Entire World Withdraws from Commencement Addresses After Student Protests
At this point, it would be easier for students to make a list of speakers they would like to give their commencement address.
Former Chancellor of U.C. Berkeley Robert Birgeneau withdrew last weekend from his scheduled commencement address at Haverford College, after students and faculty sent him a letter with nine conditions to meet, including apologizing for authorities’ forceful response under his watch to 2011 student protests of California’s higher education financing.
“As a community standing in solidarity with nonviolent protesters across the country, we are extremely uncomfortable honoring you,” fifty students and professors wrote. “To do so would be a disservice to those nonviolent protesters who were beaten and whose actions you dismissed as ‘unfortunate,’ as if they brought the abuse upon themselves.”
This comes just days after International Monetary Fund chief Christine Lagarde withdrew from Smith College’s commencement address following protests of the fund.

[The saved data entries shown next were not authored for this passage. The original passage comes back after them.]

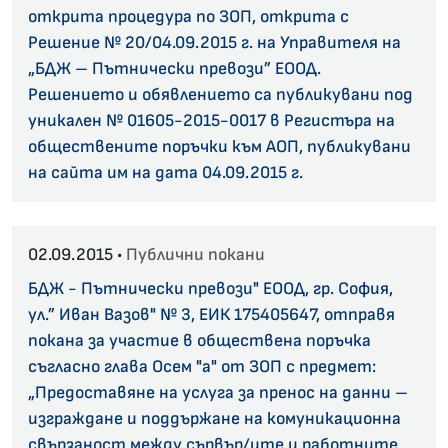
открита процедура по ЗОП, открита с
Решение № 20/04.09.2015 г. на Управителя на
„БДЖ – Пътнически превози” ЕООД.
Решението и обявлението са публикувани под
уникален № 01605-2015-0017 в Регистъра на
обществените поръчки към АОП, публикувани
на сайта им на дата 04.09.2015 г.
02.09.2015 •
Публични покани
БДЖ - Пътнически превози" ЕООД, гр. София,
ул.” Иван Вазов" № 3, ЕИК 175405647, отправя
покана за участие в обществена поръчка
съгласно глава Осем "а" от ЗОП с предмет:
„Предоставяне на услуга за пренос на данни –
изграждане и поддържане на комуникационна
свързаност между сървър/ите и работните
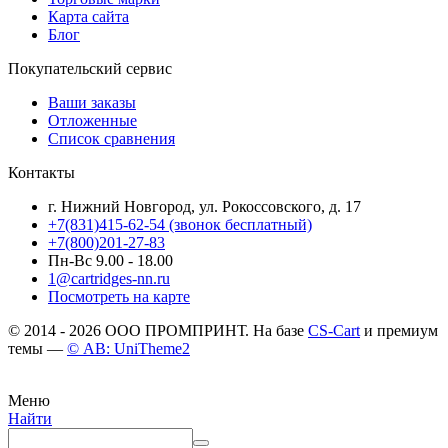
Карта сайта
Блог
Покупательский сервис
Ваши заказы
Отложенные
Список сравнения
Контакты
г. Нижний Новгород, ул. Рокоссовского, д. 17
+7(831)415-62-54
(звонок бесплатный)
+7(800)201-27-83
Пн-Вс 9.00 - 18.00
1@cartridges-nn.ru
Посмотреть на карте
© 2014 - 2026 ООО ПРОМПРИНТ. На базе
CS-Cart
и премиум
темы —
© AB: UniTheme2
Меню
Найти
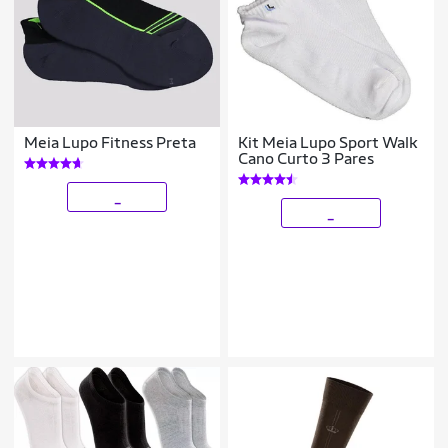
Meia Lupo Fitness Preta
Kit Meia Lupo Sport Walk
Cano Curto 3 Pares
_
_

And that was after former Secretary of State Condoleezza Rice withdrew from Rutgers’ commencement address over protests of her role in the Bush administration’s overseas adventures. (Her replacement fared no better.) And all that is following a controversy at Brandeis University over its attempt to give an honorary degree to Ayaan Hirsi Ali, who is accused of making anti-Islam statements.
Despite all this, MSNBC host Chris Matthews weathered his tiny protest to give the commencement address at Ohio State University.